Geolocating Internet connected HP printers

I’ve started this blog to help me focus my thoughts and finish projects by way of introducing public scrutiny and some self imposed deadlines.  To kick things off I am posting the results of some playing around that I did this weekend with an information disclosure issue in wireless HP printers.  To be clear, I am not presenting this as a security issue of significance, but instead just a bit of mental exercise and skill refresh.

A couple of weeks ago while reworking my home lab I had to reconfigure my HP Officejet printer.  In the process, I inadvertently printed out a network configuration page.  When I went to get it off the printer I found that the last page contained a list of wireless networks in the area, including the BSSID, channel, and signal strength values.  This caught my interest as couple of years ago I was inspired by Samy Kamkar’s ‘How I Met Your Girlfriend’  talk at DefCon 18 and I wrote some scripts and a private Metasploit module that would take this same information and query the Google and Skyhook Wireless databases for the physical location of an endpoint. This weekend I decided I would look at the web interface of the printer and see if I could extract the wireless network information from it.  What I found was that while the information wasn’t obviously displayed to the end user, the printer did send quite a bit of configuration data to the user’s browser in the form of XML files.  About 30 minutes later I was able to use the information in one of the XML files to build a URL that provided the desired information – ‘/IoMgmt/Adapters/Wifi0/WifiNetworks’ .

With this information in hand, I have written a python script that will query a target printer,  gather the wireless network list if it exists, query the Google Geolocation database, and display the findings and a Google maps link.  The python script, ‘‘, can be found on Github (another new thing for me) at

Here is an example of the output:


In order to use the script you will need to sign up for a free API key from Google.  The process takes about 10 minutes and allows 100 lookups per 24 hours.  After the key is acquired, it must be added to the script on line 14 in the variable ‘googleAPIKey’.

The script works on HP Deskjet, Officejet [Pro|Premium], and Photosmart printers.  Success depends upon the target device being accessible over IP and wireless enabled.  There appears to be no shortage of these.  They can be found by searching Shodan for ‘ASIC id’.  

In order to provide any value against a preselected target organization, an attacker would have to find a device in his target’s IP range.  The device could then be leveraged to determine what wireless and IP networks it was connected to without this script, but the script would provide additional information about the physical location and other wireless networks in range.  This additional information may assist with preparations for later on-site efforts.

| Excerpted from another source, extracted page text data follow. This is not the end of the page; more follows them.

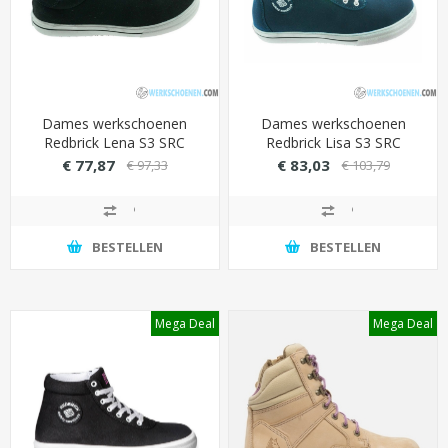
Dames werkschoenen
Dames werkschoenen
Redbrick Lena S3 SRC
Redbrick Lisa S3 SRC
€ 77,87
€ 83,03
€ 97,33
€ 103,79
BESTELLEN
BESTELLEN
Mega Deal
Mega Deal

The printer’s web interface and XML files expose various other information but nothing that would surprise anyone in InfoSec.   In addition to printer specs and details you can gather intel on the remote IP networks, fax numbers, etc. On a positive note, none of the XML or HTML documents that I was able to find contained passwords or wireless keys.  Typical best practices of not attaching the devices to the Internet (!), configuring HTTPS, and implementing admin passwords will prevent most of the potential risk.